Louis Armstrong began his series of Hot Fives and Hot Sevens using the electric recording process in 1925, instantly setting soloists free from the strictures of the classic style, becoming the first and still one of the greatest soloists in recording history: music was permanently changed as musicians all over the country heard these records. Young white players in Chicago soon became a new generation of musicians taking blacks as their models; they had white heroes as well, such as Roppolo, but they imitated their black heroes, clarinettist Jimmie Noone as well as those already mentioned, and invented a free-wheeling 'Chicago style', with solos between ensemble passages. They included the Austin High Gang, so called because some attended Austin High School (Frank Teschemacher, Jimmy and Dick McPartland, Bud Freeman); also Eddie Condon, Red McKenzie, Joe Sullivan, Gene Krupa, Benny Goodman etc; the Chicago style was documented on records as early as 1927 by McKenzie and Condon's Chicagoans and others. Armstrong was a Chicago cabaret star in the late '20s; Morton recorded there with his Red Hot Peppers; the black popular culture scene, then close to the Loop, is affectionately described in Dempsey J. Travis's An Autobiography Of Black Jazz (1983). Bix Beiderbecke first recorded in 1924; his pure, beautiful tone and melodic improvising had almost as great an influence as Armstrong. Morton and Oliver went to NYC in the late 1920s and made beautiful records, but their style was already considered old-fashioned and the move was the beginning of their decline.

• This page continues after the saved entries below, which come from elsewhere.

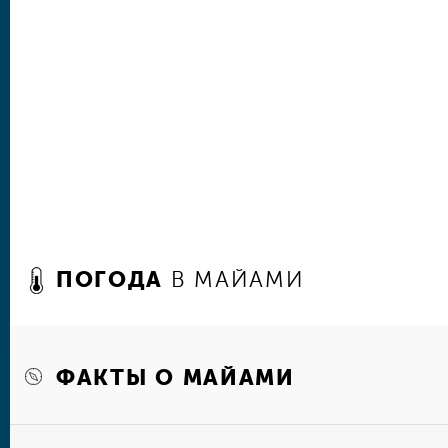
В Майами есть и прекрасные возможности для 
можно как среди искусственно созданных кора
среди затонувших судов, покоящихся в местн
количестве. Кроме того, отсюда можно отправи
или Карибам, а также съездить в самый южный
который находится на острове с таким же назв
на дом Эрнеста Хемингуэя и помахать рукой 
ПОГОДА
В МАЙАМИ
ФАКТЫ О МАЙАМИ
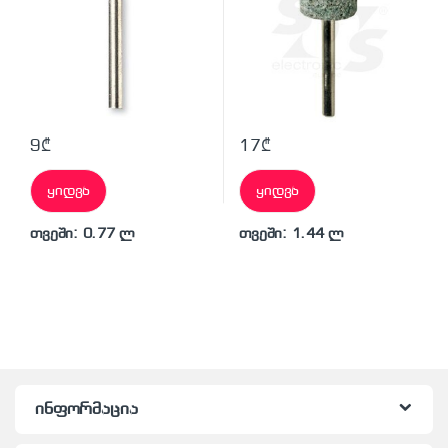
9
₾
17
₾
ყიდვა
ყიდვა
თვეში: 0.77 ლ
თვეში: 1.44 ლ
ინფორმაცია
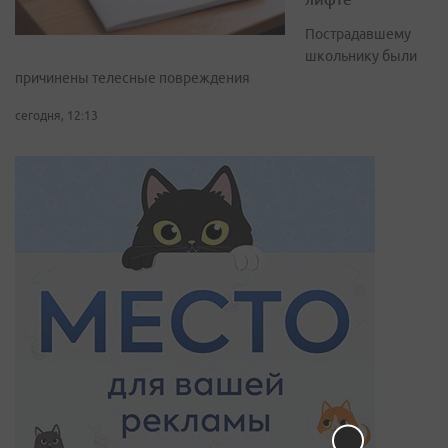
Пострадавшему
школьнику были
причинены телесные повреждения
сегодня, 12:13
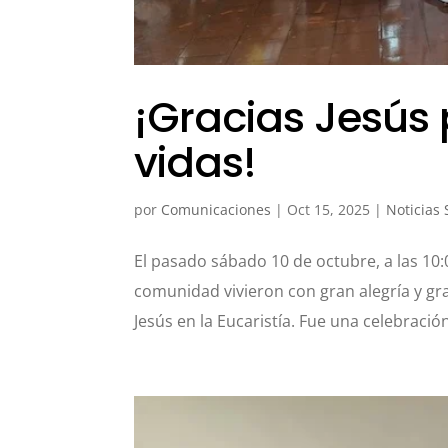
¡Gracias Jesús 
vidas!
por
Comunicaciones
|
Oct 15, 2025
|
Noticias
El pasado sábado 10 de octubre, a las 10:
comunidad vivieron con gran alegría y gr
Jesús en la Eucaristía. Fue una celebraci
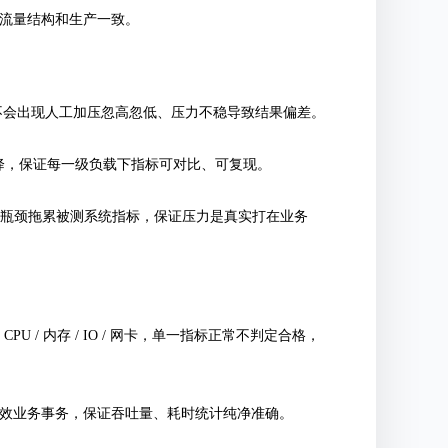
测流量结构和生产一致。
定，不会出现人工加压忽高忽低、压力不稳导致结果偏差。
增突降，保证每一级负载下指标可对比、可复现。
机自身瓶颈拖累被测系统指标，保证压力是真实打在业务
U / 内存 / IO / 网卡，单一指标正常不判定合格，
有效业务事务，保证吞吐量、耗时统计纯净准确。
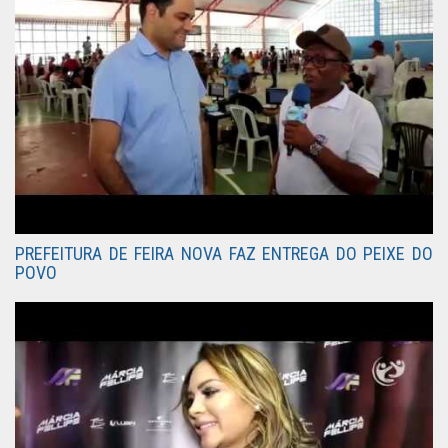
PREFEITURA DE FEIRA NOVA FAZ ENTREGA DO PEIXE DO
POVO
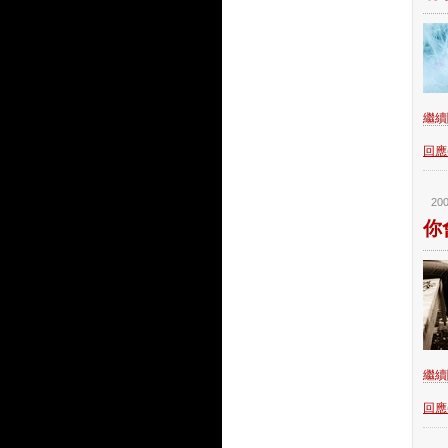
繼續閱
回應(
200
你
繼續閱
回應(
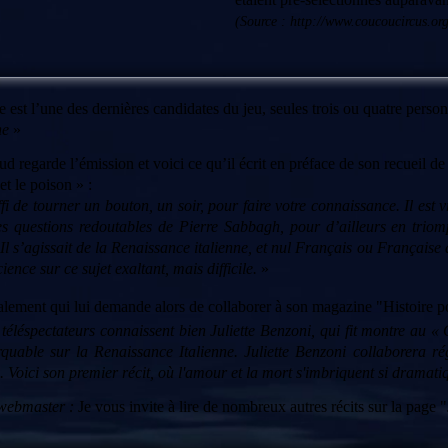
(Source :
http://www.coucoucircus.or
e est l’une des dernières candidates du jeu, seules trois ou quatre person
ne
»
d regarde l’émission et voici ce qu’il écrit en préface de son recueil de
 et le poison » :
ffi de tourner un bouton, un soir, pour faire votre connaissance. Il est v
les questions redoutables de Pierre Sabbagh, pour d’ailleurs en tri
 Il s’agissait de la Renaissance italienne, et nul Français ou Française
ience sur ce sujet exaltant, mais difficile.
»
galement qui lui demande alors de collaborer à son magazine "Histoire p
téléspectateurs connaissent bien Juliette Benzoni, qui fit montre
uable sur la Renaissance Italienne. Juliette Benzoni collaborera 
. Voici son premier récit, où l'amour et la mort s'imbriquent si dramat
 webmaster :
Je vous invite à lire de nombreux autres récits sur la page "J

Clarence Williams was one of the first New Orleans musicians to influence music in NYC, where Luckey Roberts, James P. Johnson, Fats Waller, Willie 'The Lion' Smith and many others played 'stride' piano, a two-fisted style built on ragtime emphasizing tenths in the bass (though the unclassifiable Art Tatum, from the Midwest, became the greatest jazz pianist of all). Also in NYC, Fletcher Henderson's arranger Don Redman (inspired by Armstrong's brief stay in the band) and Duke Ellington (similarly inspired by gigs with Bechet, later by the Oliver-inspired trumpet of Bubber Miley) began to invent jazz composition for larger groups; in the Detroit area, Jean Goldkette with his own band and those he started or managed (the black McKinney's Cotton Pickers, the white Casa Loma Band) were also playing a jazz-oriented dance-band style. The Big Band Era was touched off in 1935 by the sudden huge commercial success of Goodman playing arrangements by Henderson and others, and for 15 years a jazz-based style dominated big-time popular music for the only period in the history of jazz. Meanwhile, territory bands played all over the country: Troy Floyd's eleven-piece band played the Plaza Hotel in San Antonio and included Herschel Evans (see Count Basie), one of dozens of fine tenors to come from Texas; Roy Johnson and his Happy Pals included Jack Teagarden at one time, as did Peck's Bad Boys in Texas; the band of Alphonso Trent (b 24 August 1905, AR; d there 14 October 1959) included James Jeter and Hayes Pillars (later co-leaders of their own band), Stuff Smith, Harry Edison etc; Jimmy Blanton and Charlie Christian scuffled in the provinces. Redman was hired by Goldkette as music director of the Cotton Pickers; the Blue Devils, led by Walter Page, melded into the most prolific of territory bands, that of Benny Moten, whose 'western swing' was admired in the East (while jazz also influenced a style of big-band country music, also called western swing). At the height of the Swing Era (as the Big Band Era was also called) the hothouse of Kansas City jazz exploded: Count Basie came East with a looser, powerfully swinging blues-based big-band style, and re-injected some basic values, its rhythm section completing the smoothing out of New Orleans 2/4 into 4/4, paving the way for later developments. Boogie woogie, the southern blues piano style, was a fad in the '40s.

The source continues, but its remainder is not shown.